How many heads in a row would you need to have 99% confidence? You know it has to be more than 5 since 5 only gave 46% confidence. Trying 10, that yields 86% confidence. Trying 15 yields 98%. 17 ends up being the first n that gives a result greater than 99%.

Even with the biased coin landing on heads 75% of the time, you still need 17 heads in a row to be 99% sure you have the biased coin.

What if there are only two coins in the bag...one fair and one biased? Doing the same analysis, you end up needing 12 heads in a row to be 99% confident that you have the biased coin.

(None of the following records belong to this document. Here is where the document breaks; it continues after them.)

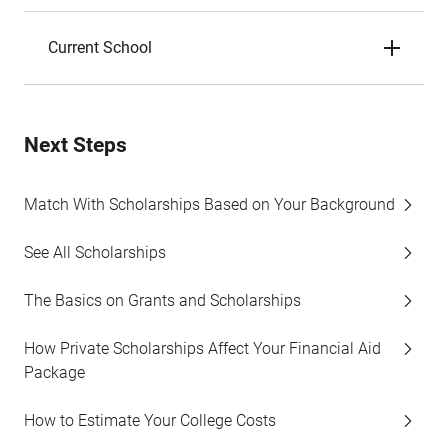
Current School
Next Steps
Match With Scholarships Based on Your Background
See All Scholarships
The Basics on Grants and Scholarships
How Private Scholarships Affect Your Financial Aid
Package
How to Estimate Your College Costs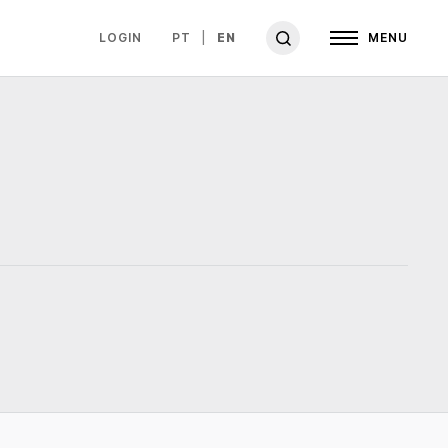
LOGIN
PT
EN
MENU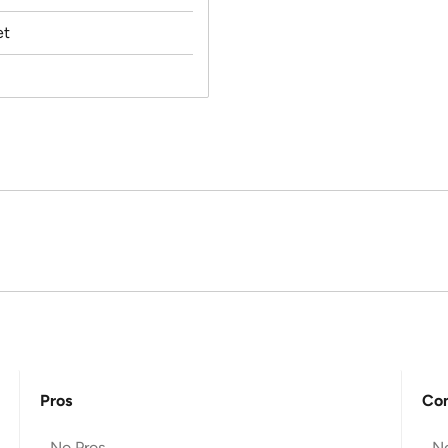
et
Pros
Co
No Pros
N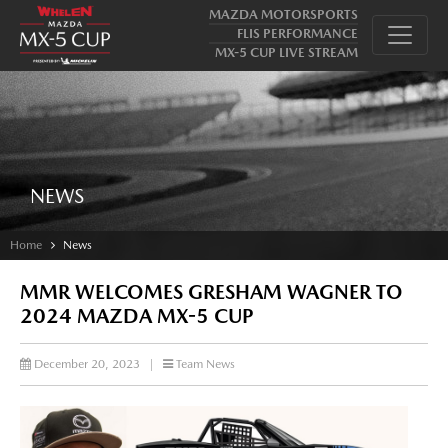
MAZDA MOTORSPORTS
FLIS PERFORMANCE
MX-5 CUP LIVE STREAM
NEWS
Home
News
MMR WELCOMES GRESHAM WAGNER TO
2024 MAZDA MX-5 CUP
December 20, 2023
|
Team News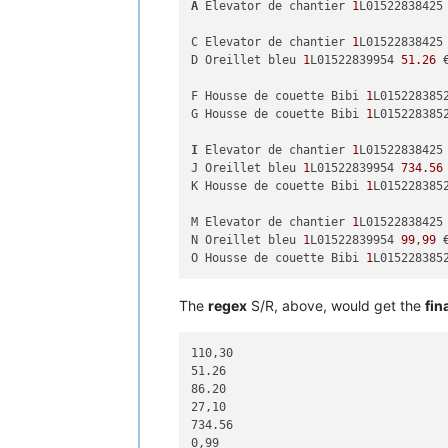
A
 Elevator de chantier 
1
L01522838425
C Elevator de chantier 
1
L01522838425

D Oreillet bleu 
1
L01522839954 
51.26
 
F Housse de couette Bibi 
1
L0152283852
G Housse de couette Bibi 
1
L015228385
I
 Elevator de chantier 
1
L01522838425
J Oreillet bleu 
1
L01522839954 
734.56
 
K Housse de couette Bibi 
1
L015228385
M Elevator de chantier 
1
L01522838425
N Oreillet bleu 
1
L01522839954 
99
,
99
 
O Housse de couette Bibi 
1
L015228385
The
regex
S/R, above, would get the
fin
110,30

51.26

86.20

27,10

734.56

0,99
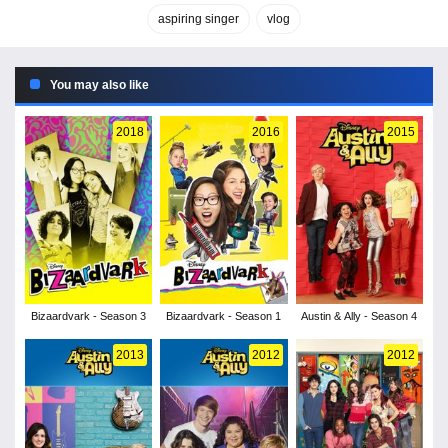
aspiring singer
vlog
You may also like
2018
2016
2015
Bizaardvark - Season 3
Bizaardvark - Season 1
Austin & Ally - Season 4
2013
2012
2012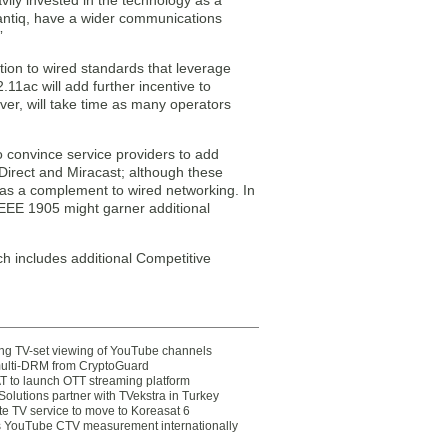
ily invested in the technology as a
Lantiq, have a wider communications
”
tion to wired standards that leverage
11ac will add further incentive to
ver, will take time as many operators
o convince service providers to add
i Direct and Miracast; although these
r as a complement to wired networking. In
 IEEE 1905 might garner additional
h includes additional Competitive
ting TV-set viewing of YouTube channels
multi-DRM from CryptoGuard
 to launch OTT streaming platform
olutions partner with TVekstra in Turkey
te TV service to move to Koreasat 6
YouTube CTV measurement internationally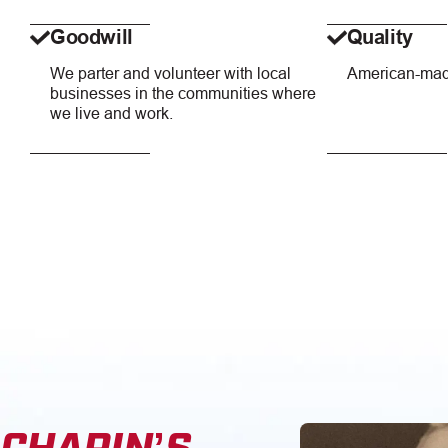
Goodwill
Quality
We parter and volunteer with local
American-mad
businesses in the communities where
we live and work.
CHAPIN’S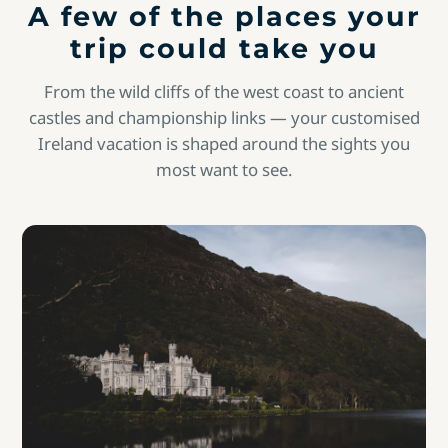
A few of the places your
trip could take you
From the wild cliffs of the west coast to ancient
castles and championship links — your customised
Ireland vacation is shaped around the sights you
most want to see.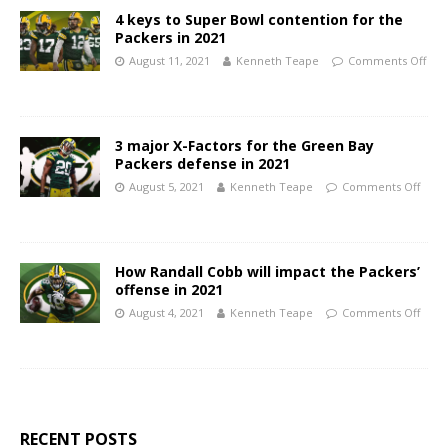
4 keys to Super Bowl contention for the
Packers in 2021
August 11, 2021
Kenneth Teape
Comments Off
3 major X-Factors for the Green Bay
Packers defense in 2021
August 5, 2021
Kenneth Teape
Comments Off
How Randall Cobb will impact the Packers’
offense in 2021
August 4, 2021
Kenneth Teape
Comments Off
RECENT POSTS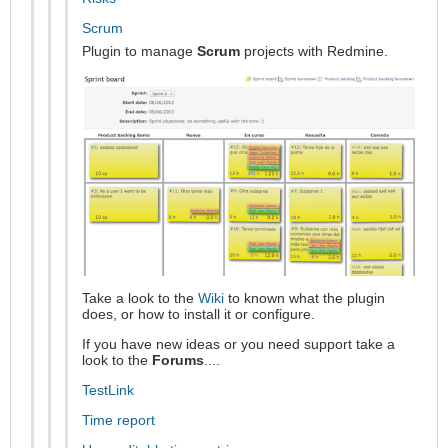
Scrum
Plugin to manage
Scrum
projects with Redmine.
Take a look to the
Wiki
to known what the plugin
does, or how to install it or configure.
If you have new ideas or you need support take a
look to the
Forums
....
TestLink
Time report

Going back to the first one...imagine you grab a coin from the bag, flip it 5 times, and get HHHHH. Then you draw another coin from the bag. What are the odds that the second coin lands on heads when you flip it?

There are two possibilities:
  1. first coin was biased
  2. first coin was fair
If the first coin was biased, the next coin has to be fair since there was only one biased coin, so the probability of heads is 0.5. If the first coin was fair, there's a 8/9 chance of getting a fair coin next and a 1/9 chance of getting the biased coin since there are 9 coins left and 1 is biased. In that case, you have a (8/9)*(0.5) + (1/9)*(0.75) chance of getting heads.

From the initial problem, you know there's a 46% chance that the first coin was biased since you got HHHHH from it. That means there's a 46% chance first coin was biased and 54% chance it was fair. Combining all of that:

chance of heads on second coin = 0.46*0.5 + 0.54*((8/9)*(0.5) + (1/9)*(0.75))

Plugging that into a calculator, you get a ~51.5% chance of heads on the second coin's flip.